Кольцов ничего не ответил, пошел по перрону. Но едва он обошел вокзальную хату и вышел на пыльную улицу, как к нему, вроде бы даже случайно, подошел слоняющийся возле вокзала мужичок.
– Не скажете, который час? – наклонившись к Кольцову, таинственным шепотом спросил он.
– Глупее вопрос не мог придумать? – и Кольцов потянул за цепочку карманных часов, выглядывавшую из-под расстегнутого пальто незнакомца.
– Кольцов? – нисколько не смутившись, спросил он.
– Кольцов, – Павел с иронической улыбкой поглядел на мужичка. – В «казаков-разбойников» играете? Конспираторы! – и протянул ему свое удостоверение.
Мужичок внимательно его изучил и, возвращая, оправдываясь, сказал:
– Извините, конечно. Примет не сообщили. Вижу, выгрузились. А кто такие? Может, землемеры чи иологи. А случается, и похужее кто.
– Например! – насторожился Кольцов.
– Тот же Петлюра тут частенько шнырял.
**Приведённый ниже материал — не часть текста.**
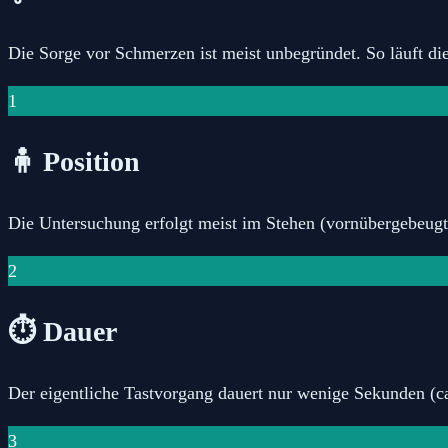
Die Sorge vor Schmerzen ist meist unbegründet. So läuft di
1
🧍
Position
Die Untersuchung erfolgt meist im Stehen (vornübergebeugt)
2
⏱️
Dauer
Der eigentliche Tastvorgang dauert nur wenige Sekunden (c
3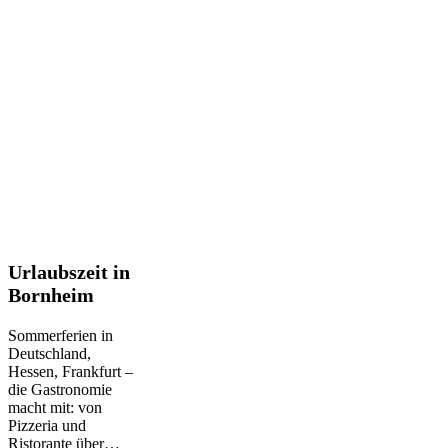
Urlaubszeit
Urlaubszeit in
in
Bornheim
Bornheim
Sommerferien in
Deutschland,
Hessen, Frankfurt –
die Gastronomie
macht mit: von
Pizzeria und
Ristorante über…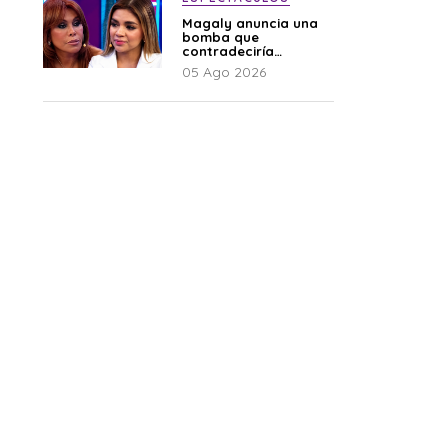
Magaly anuncia una
bomba que
contradeciría
comunicado de La
05 Ago 2026
Bella Luz: “Hay un
audio”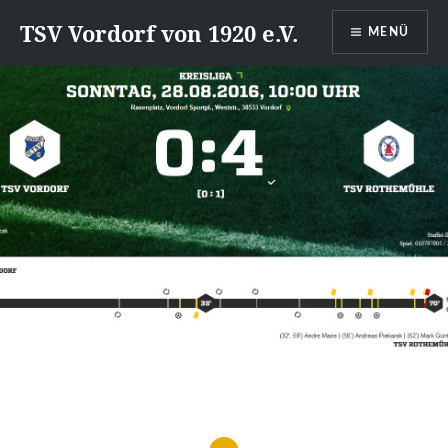
Direkt
TSV Vordorf von 1920 e.V.
MENÜ
zum
Inhalt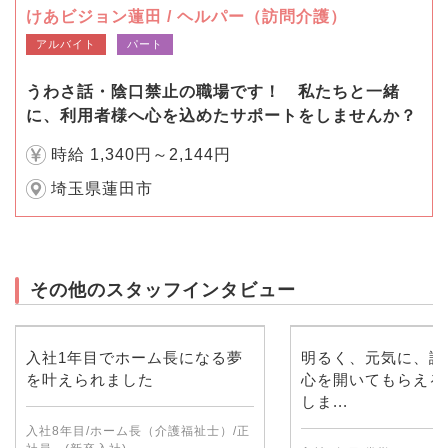
けあビジョン蓮田 / ヘルパー（訪問介護）
アルバイト
パート
うわさ話・陰口禁止の職場です！ 私たちと一緒
に、利用者様へ心を込めたサポートをしませんか？
時給 1,340円～2,144円
埼玉県蓮田市
その他のスタッフインタビュー
入社1年目でホーム長になる夢
明るく、元気に、誠
を叶えられました
心を開いてもらえる
しま...
入社8年目/ホーム長（介護福祉士）/正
А теперь все больше всякие батьки. То батька Манява, то Величко, то сам Слива объявятся. Неспокойно в наших краях. Воюем потихоньку, – и затем он представился. – Будем, как говорится, знакомы. Я – командир Чигиринских чоновцев Федор Бузыкин.
– Где ваши люди? Сколько? – спросил Кольцов.
– Прибыли только наши, чигиринские, и кременчугские. Восемьдесят семь человек.
– А черкасские?
– У них там какая-то банда объявилась. Говорят, сам Махно припожаловал, его отряд. Отбиваются. Когда управятся, обещали тоже прибыть.
Бузыкину было лет под пятьдесят, седоволосый, с выдубленным ветрами и солнцем лицом. Говорил он неторопливо, обстоятельно.
– Люди тут недалеко. В амбаре. А то разбредутся по селу, собери их потом. Да и от лихого глаза подальше. Понимаем!
– Сколько телег? – спросил Кольцов.
Бузыкин немного помолчал, подсчитывая в уме.
– Одиннадцать телег, – и уточнил: – Наших шесть, и у кременчугских не то пять, не то шесть.
– Распорядитесь, чтоб перевезли туда, к вашей стоянке, все наше имущество.
Чоновцы прибыли в Бурты еще до рассвета и сразу же разместились в большом амбаре, в котором еще совсем недавно хранилось зерно, а сейчас, как память о прежних тучных годах, в соломе, выстлавшей весь пол, шуршали мыши. А вверху, под крышей, гроздьями свисали, иногда попискивая, летучие мыши.
Бузыкин представил Кольцову командира кременчугских чоновцев Ивана Калошу. Тот по возрасту был чуть постарше Федора, ростом пониже, и разговаривал, не в пример Бузыкину, торопливо, скороговоркой, порой проглатывая слова. Он словно стремился быстрее высказать пришедшую мысль, пока она не выветрилась из памяти.
Кольцов и Кириллов вместе с Бузыкиным и Калошей уединились в небольшой пристройке, служившей когда-то сторожкой. Кольцов подробно рассказал чоновским командирам все, что знал о белогвардейской засаде в Матронинском монастыре. О самом монастыре он знал только то, что услышал на совещании у Фрунзе от Сиротинского. Этого было, конечно, мало, чтобы в подробностях разработать операцию и быть хоть мало-мальски уверенным в ее успехе.